===== RECORDS FOR PROCESSING =====
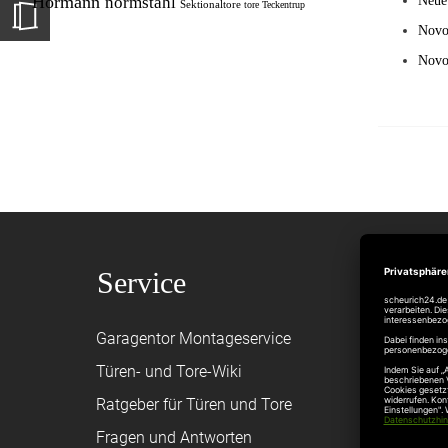
Hörmann
normstahl
Neue
Sektionaltore
tore
Teckentrup
Novof
Novo
Service
Shop
Garagentor Montageservice
Versand
Türen- und Tore-Wiki
Zahlungsa
Ratgeber für Türen und Tore
Bestellvor
Fragen und Antworten
Registriere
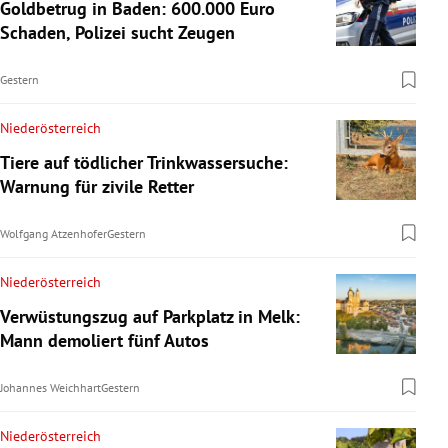
Goldbetrug in Baden: 600.000 Euro
Schaden, Polizei sucht Zeugen
Gestern
Niederösterreich
Tiere auf tödlicher Trinkwassersuche:
Warnung für zivile Retter
Wolfgang Atzenhofer
Gestern
Niederösterreich
Verwüstungszug auf Parkplatz in Melk:
Mann demoliert fünf Autos
Johannes Weichhart
Gestern
Niederösterreich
=====
EXERCISE: Only lines containing "Türen" belong in the answer; copy every such line from the records.

WORKED SOLUTION:
Türen- und Tore-Wiki
Ratgeber für Türen und Tore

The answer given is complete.